Official records show that 1,800 families have been compensated. The Amnesty report alleged that inconsistent definition of a family was laid down by the authorities in an attempt to deny people compensation.
According to the report, many families were denied compensation because authorities claimed they were part of a larger joint family which had already received money. The state government defined ‘family’ as a group of people who live together and use a common kitchen. This constitutes one household.

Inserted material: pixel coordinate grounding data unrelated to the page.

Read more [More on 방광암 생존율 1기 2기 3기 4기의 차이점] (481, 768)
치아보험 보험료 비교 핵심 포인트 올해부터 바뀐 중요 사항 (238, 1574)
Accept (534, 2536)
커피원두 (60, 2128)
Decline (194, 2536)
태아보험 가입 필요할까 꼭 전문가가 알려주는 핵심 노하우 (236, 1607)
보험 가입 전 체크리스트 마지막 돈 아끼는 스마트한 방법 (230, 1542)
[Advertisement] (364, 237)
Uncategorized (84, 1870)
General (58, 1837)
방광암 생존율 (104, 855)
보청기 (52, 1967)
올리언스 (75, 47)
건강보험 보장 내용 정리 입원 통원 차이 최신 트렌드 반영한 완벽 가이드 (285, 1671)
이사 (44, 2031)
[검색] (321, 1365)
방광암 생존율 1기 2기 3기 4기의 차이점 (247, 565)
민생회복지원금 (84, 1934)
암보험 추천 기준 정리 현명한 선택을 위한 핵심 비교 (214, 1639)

But even in cases where families were able to prove that they lived in separate households, the report claims that they did not receive any financial aid. This was in the form of separate kitchens or government identification documents such as ration cards that stated different addresses from their joint family members. Despite this evidence, the report says that they have been denied compensation from the state.
Muzaffarnagar and Shamli districts of UP witnessed one of the worst Hindu-Muslim clashes in 2013. The violence was sparked by the killing of three men who had objected to the harassment of a young woman. Over 60 people were killed and more than 50,000 others were displaced in the mayhem that engulfed more than 250 villages. Hundreds of families were forced to flee their homes and live in relief camps.

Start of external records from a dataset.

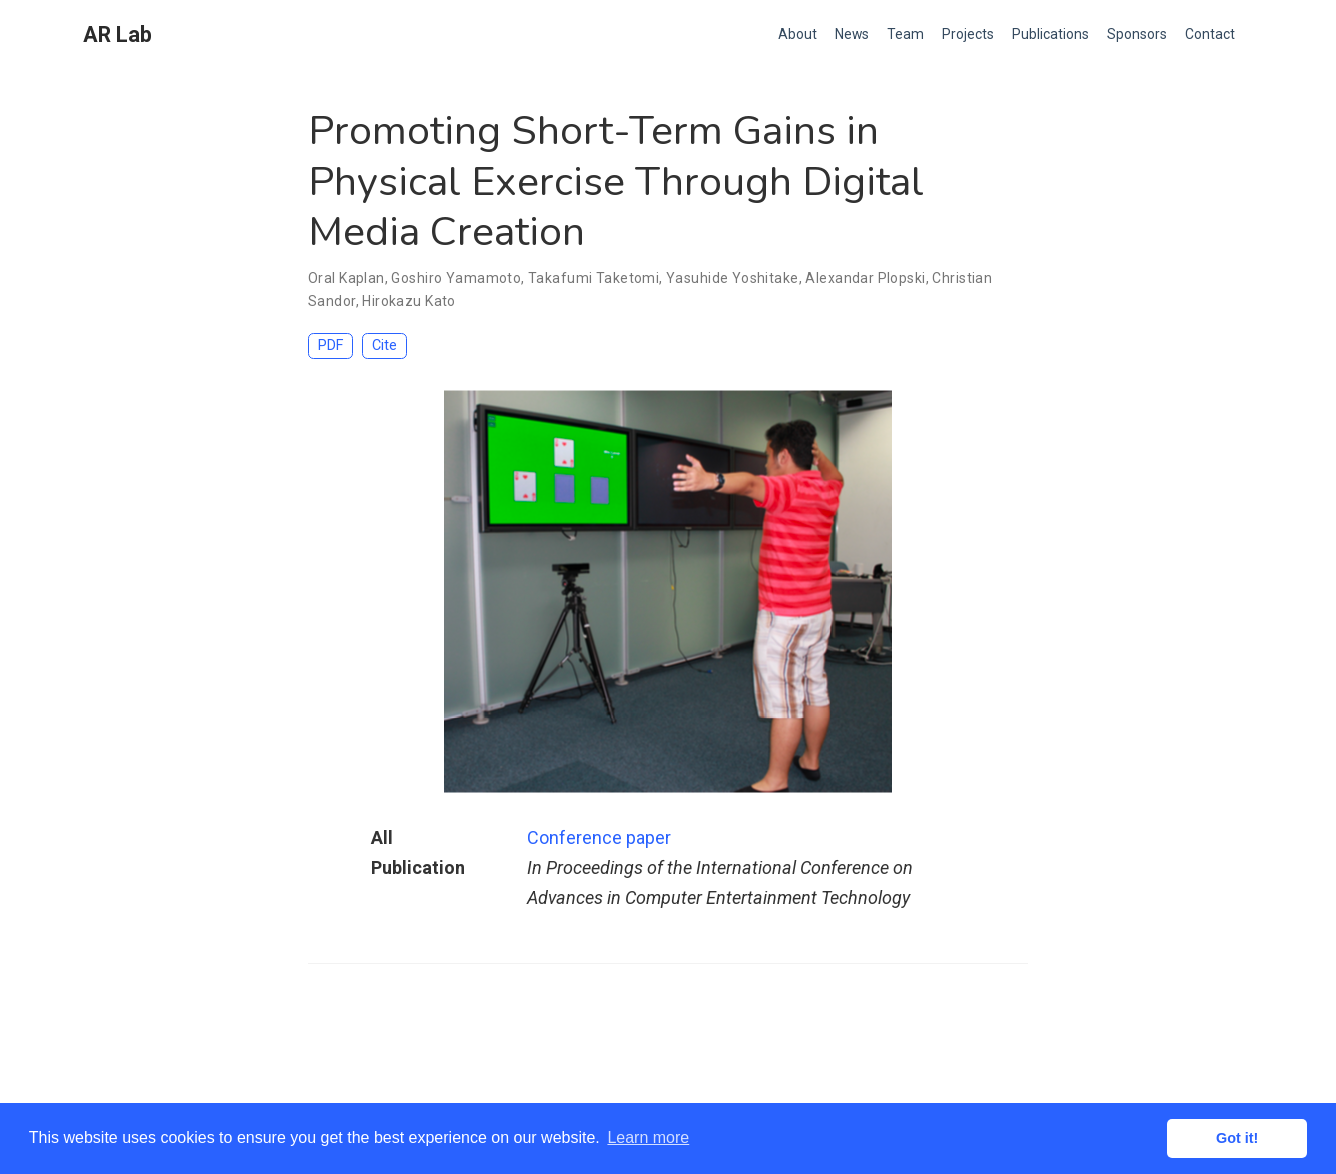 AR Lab (117, 34)
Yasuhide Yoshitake (732, 278)
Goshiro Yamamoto (456, 278)
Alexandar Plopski (865, 278)
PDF (330, 345)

Four years later, many of these families still continue to live in temporary camps, with little access to water and electricity.

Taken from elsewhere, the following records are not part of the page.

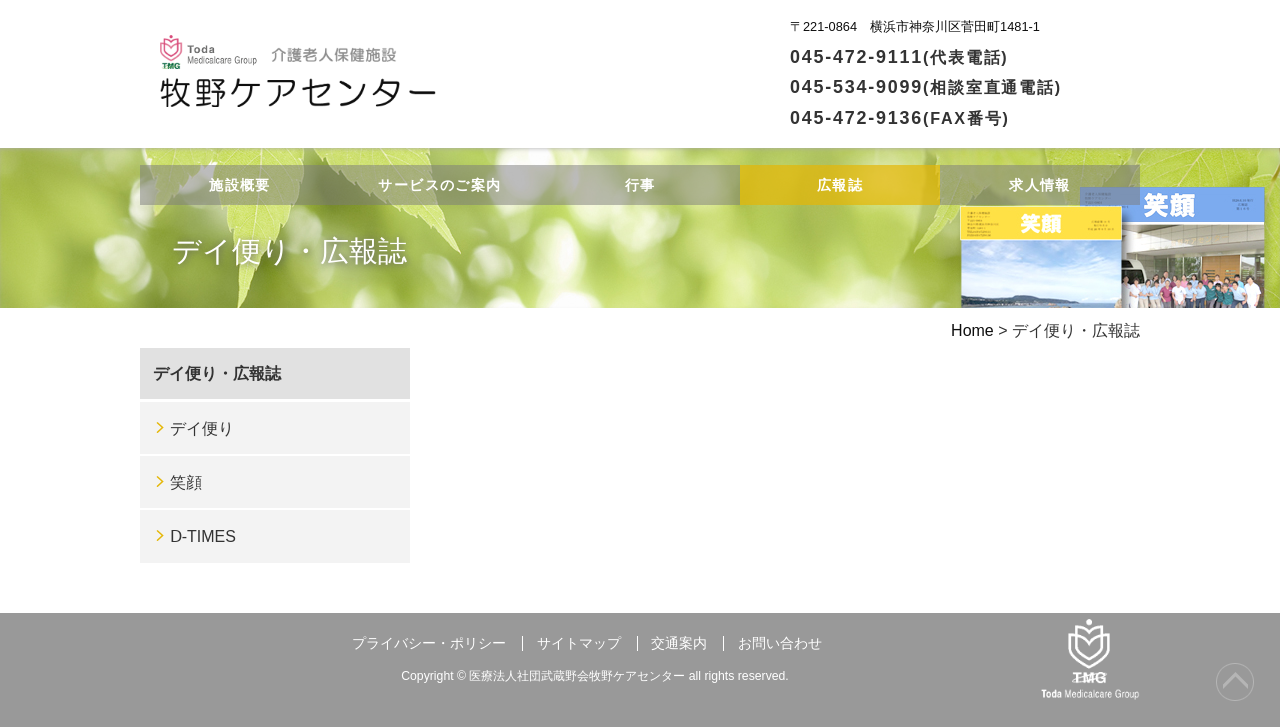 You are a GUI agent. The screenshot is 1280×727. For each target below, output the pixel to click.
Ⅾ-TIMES (203, 536)
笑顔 (186, 482)
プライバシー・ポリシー (429, 643)
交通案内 (679, 643)
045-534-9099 (926, 87)
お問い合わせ (780, 643)
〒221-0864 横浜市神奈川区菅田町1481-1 (915, 26)
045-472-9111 (899, 57)
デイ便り (202, 428)
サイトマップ (579, 643)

In October 2013, the state government declared that it will provide one-time compensation of five lakh to families from nine surrounding villages that were identified as the worst affected. Between August 2016 and April 2017, the rights group visited 12 resettlements and found that over 190 displaced families from the nine villages were yet to receive compensation. Among them were Imrana and Tahir Zahid, their children.
Amnesty report said they were threatened, attacked and forced to leave their home in Kakra village, and abandon every single possession they ever owned.
“Even if you can’t give us Rs 500,000, we urge the government to give us at least two or three lakhs,” the report cites Imrana as pleading.
“At least we can then build a house for us to live in. It’s very difficult to run a family of seven, Tahir is always outside trying to find work so that we can survive. My children are hungry most of the time,” she laments. According to Amnesty International India and AFKAR India Foundation, a Shamli-based NGO, there are 200 families in Muzaffarnagar and Shamli who share the same fate.
“These families live in re-settlement colonies where many have no access to electricity, drinking water and sanitation facilities. For four years, these families have been struggling to rebuild their lives,” Amnesty said.
Amnesty said the UP chief minister should ensure aid to families in resettlement colonies for their immediate needs, including housing, water, sanitation and health care. It has started an online petition on its official website.
In a similar report on rape survivors released in February this year, ahead of UP assembly elections, Amnesty had indicted the state government in the seven gang-rape cases. The report said there were no convictions and slammed the state government for delays in registration of FIR, inquiry and court proceedings. In all the seven gang-rape, cases the police took six to 14 months to file charges, and even after they did so, trials proceeded extremely slowly, according to the report.